A "saddened" Virginia Bishop Peter Lee promised a fight.
"As stewards of this historic trust, we fully intend to assert the Church's canonical and legal rights over these properties," he said in a statement.
The Virginia congregations have thrust themselves to the front line of a conservative movement, in which U.S. parishes are aligning with theological allies in the wider Anglican Communion.
While conservatives make up a minority of the 2.2 million-member Episcopal Church, a majority of the world's 37 other Anglican provinces agree with their belief that the Bible trumps cultural accommodations on issues like homosexuality.
Tensions in the U.S. church, mounting since the decision to ordain women three decades ago, exploded after an openly gay man was elected bishop of New Hampshire in 2003.
Since Presiding Bishop Katharine Jefferts Schori, who supports the consecration of gay bishops and the blessing of same-sex unions, was elected in June, seven dioceses have rejected her authority. One diocese—San Joaquin, Calif.—has taken preliminary steps to leave the Episcopal Church.
Two of the breakaway Virginia parishes—The Falls Church in Falls Church and Truro Church in Fairfax City—have American roots that stretch back to the 18th century. George Washington was on the governing board, or vestry, of the Falls Church.
Now, however, they are both members of the Convocation of Anglicans in North America, a branch of the Anglican Church of Nigeria. That church is headed by Archbishop Peter Akinola, an outspoken and powerful conservative who has publicly supported Nigeria's strict anti-gay laws.
The U.S. convocation will be headed by the Rt. Rev. Martyn Minns, rector of Truro Church, whom Akinola has appointed a "missionary bishop."
"(The Episcopal Church) has been our spiritual home and separating from it is very hard," Minns said in a statement. "But there is also the promise of a new day. A burden is being lifted. There are new possibilities breaking through."
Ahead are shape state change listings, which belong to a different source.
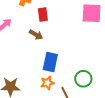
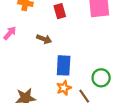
red rectangle: (43, 14) -> (60, 11), moved

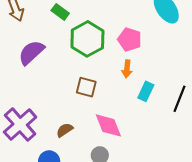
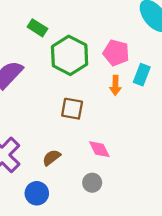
cyan rectangle: (146, 91) -> (142, 75), moved
pink diamond: (108, 125) -> (99, 149), size x0.7

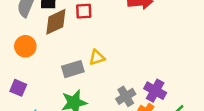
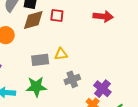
gray cross: (126, 96) -> (72, 79), moved

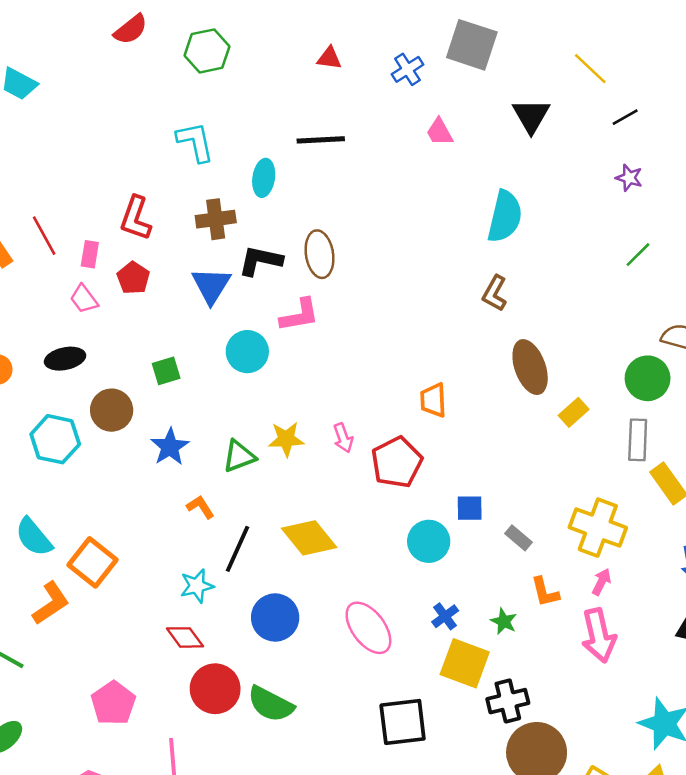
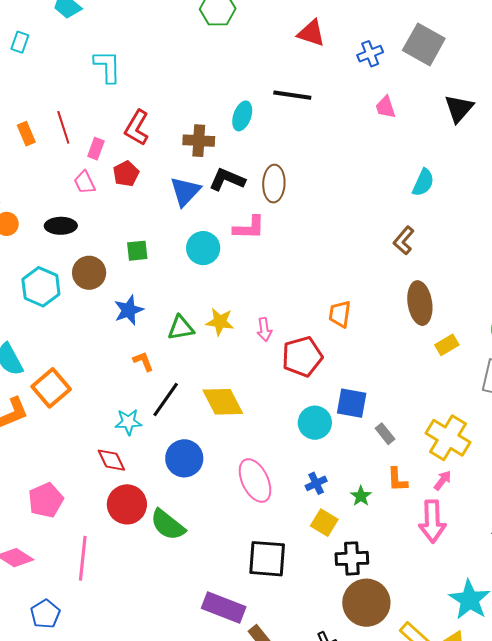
red triangle: (329, 58) -> (311, 33), size x1.4
cyan L-shape: (195, 142) -> (107, 66), moved
cyan semicircle: (505, 216) -> (423, 182), size x0.7
blue square: (470, 508) -> (352, 403), size x1.4
yellow square: (465, 663) -> (324, 523), size x0.7

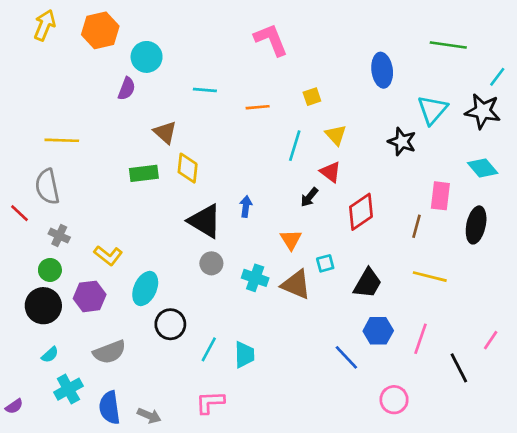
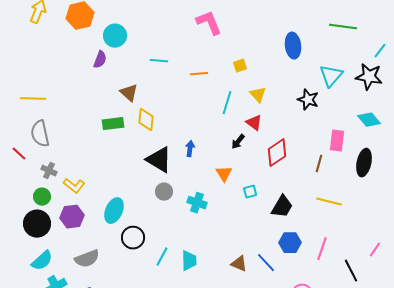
yellow line: (62, 140) -> (33, 99), moved
yellow L-shape: (108, 255) -> (74, 186), moved
brown triangle: (296, 285) -> (239, 264), moved, size x0.7
cyan semicircle: (50, 355) -> (42, 261), size x1.6

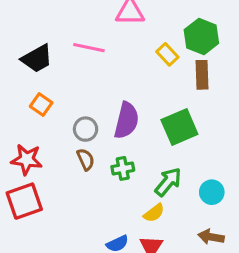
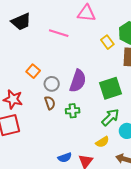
black trapezoid: (37, 58) -> (21, 22), moved
orange square: (41, 104) -> (33, 71), moved
green arrow: (168, 182) -> (110, 117), moved
yellow semicircle: (154, 213) -> (102, 142), moved

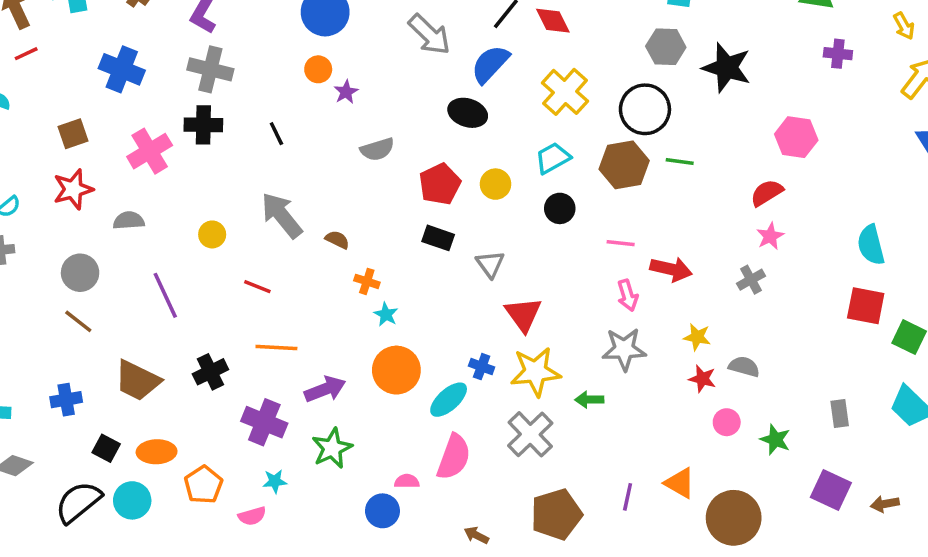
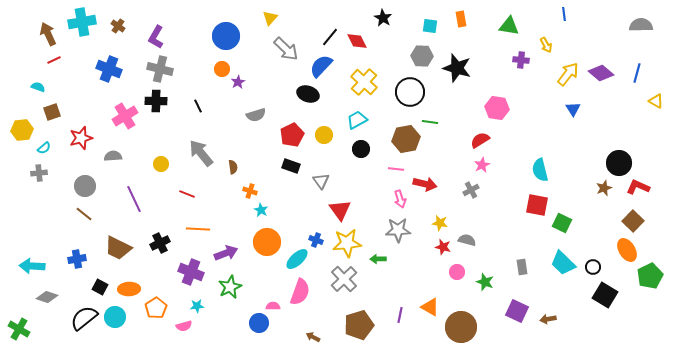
yellow arrow: (904, 26) -> (546, 45), moved
brown square: (73, 134) -> (52, 112), moved
brown hexagon: (624, 165) -> (406, 139), moved
brown semicircle: (337, 240) -> (233, 167), turned 56

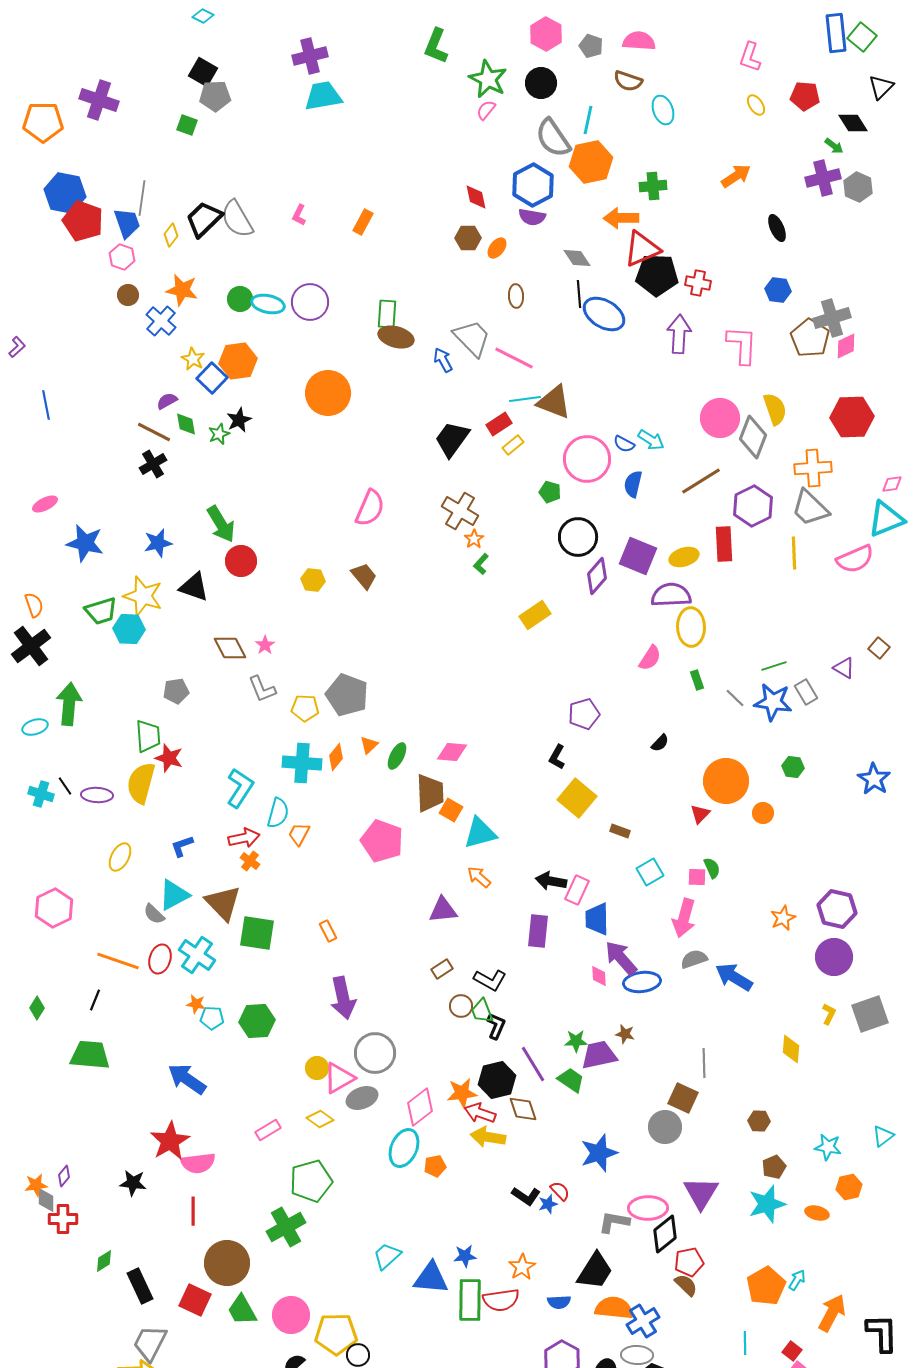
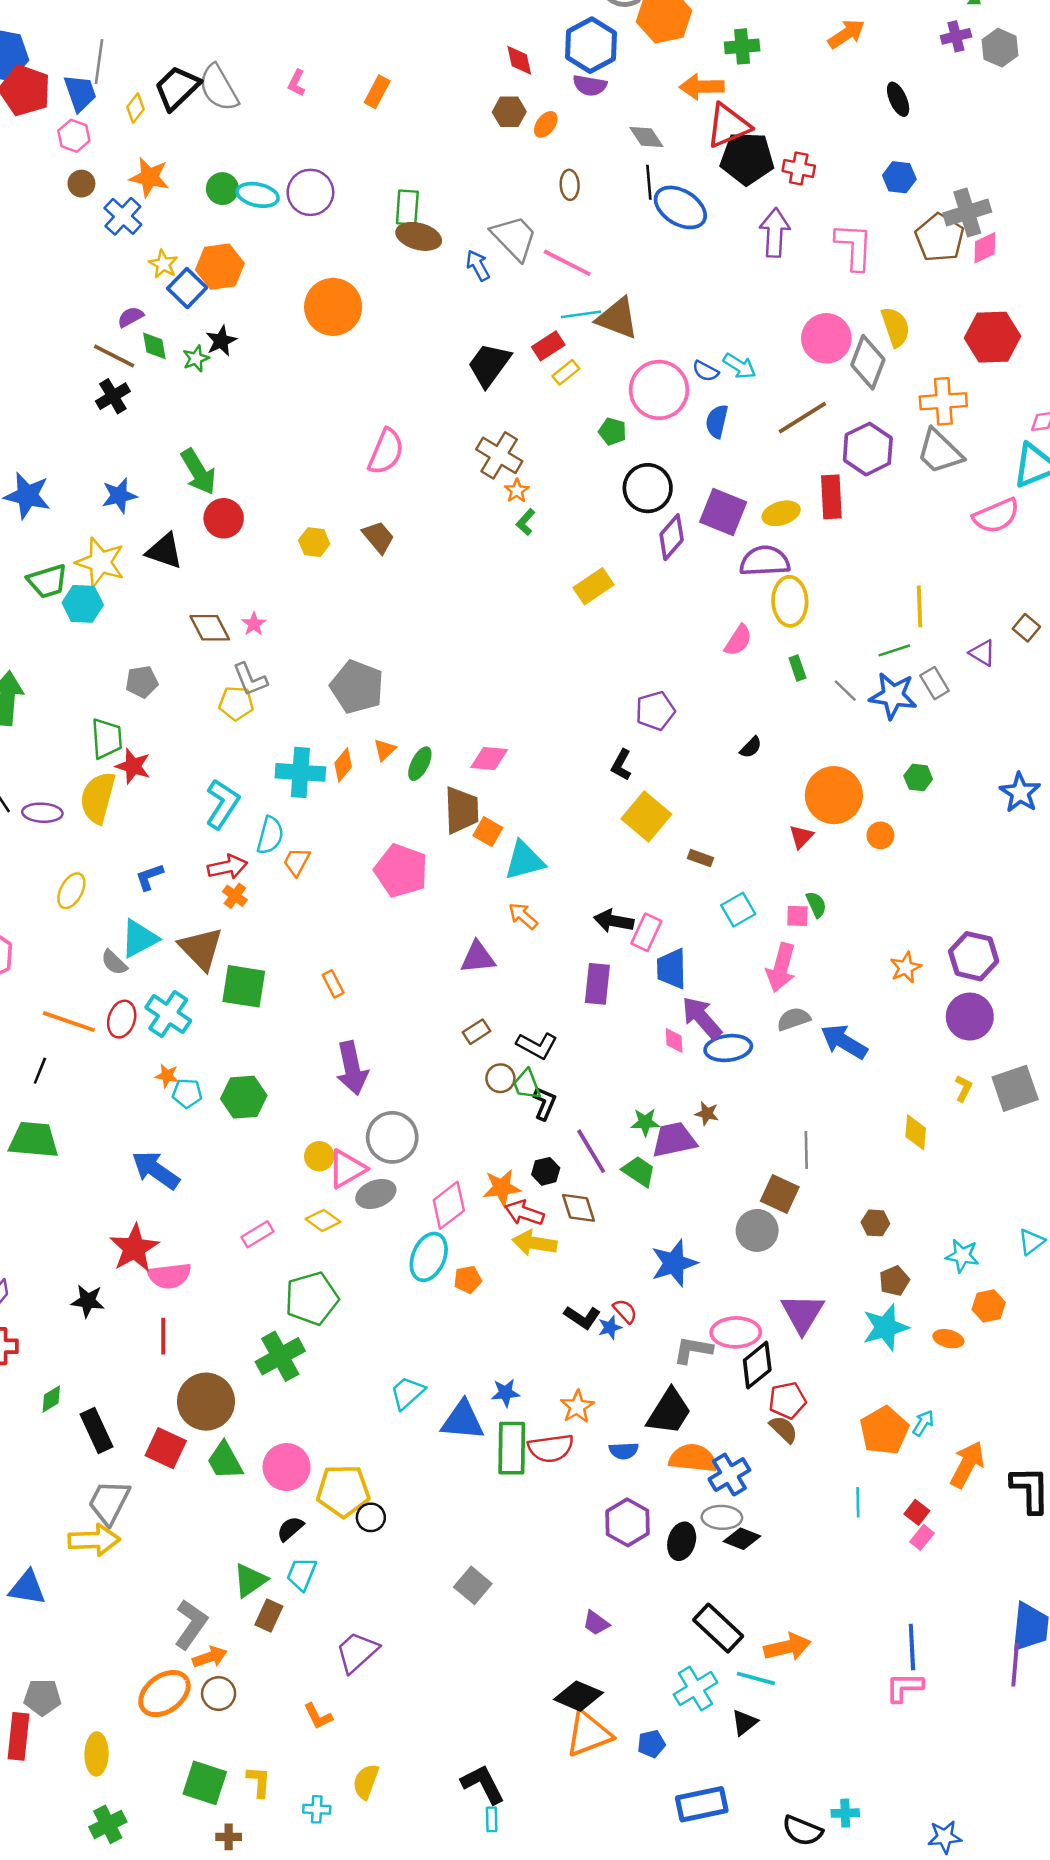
purple cross: (823, 178) -> (956, 36), size x0.7
yellow line: (794, 553) -> (919, 606), moved
yellow pentagon: (305, 708) -> (236, 703), moved
black hexagon: (497, 1080) -> (546, 1171), size x0.6

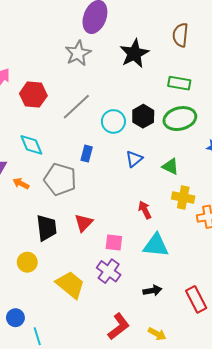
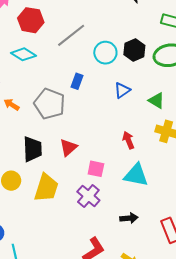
cyan diamond: (31, 145) -> (23, 54), moved, turned -40
yellow trapezoid: (70, 285) -> (46, 188), moved, turned 64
The Virginia situation had been closely watched in the U.S. for several reasons, among them that Bishop Lee is known as a centrist and adept at forging consensus. His failure to do so bodes ill for the Episcopal Church, said Harmon, "If he is not able to find his way through this, it doesn't speak well for the rest of the (U.S. church)," Harmon said.
Lee took a hard line with Truro Church and Falls Church, however, which he said "have created Nigerian congregations occupying Episcopal churches."
Harmon said, "We're really dealing with what negotiators call a 'level-5' conflict.
"You have family debating whether or not you believe the family. When that happens, there's no way through it, you can't just say we'll keep eating dinner together," Harmon said.
"While conservatives make up a minority of the 2.2 million-member Episcopal Church, a majority of the world's 37 other Anglican provinces agree with their belief that the Bible trumps cultural accommodations ..."
One wonders just how much of a "minority" actually remains throughout the Episcopal Church when the voting public here in the U.S. consistantly votes against the establishment of same-sex marriage by close to 70% vs. 30%. The mainstream media and liberal educators in our culture really want to believe that the Episcopal Church is the most "reflective" of their evolved cultural values.
MAXINE believes that the Bible "trumps" cultural accommodation.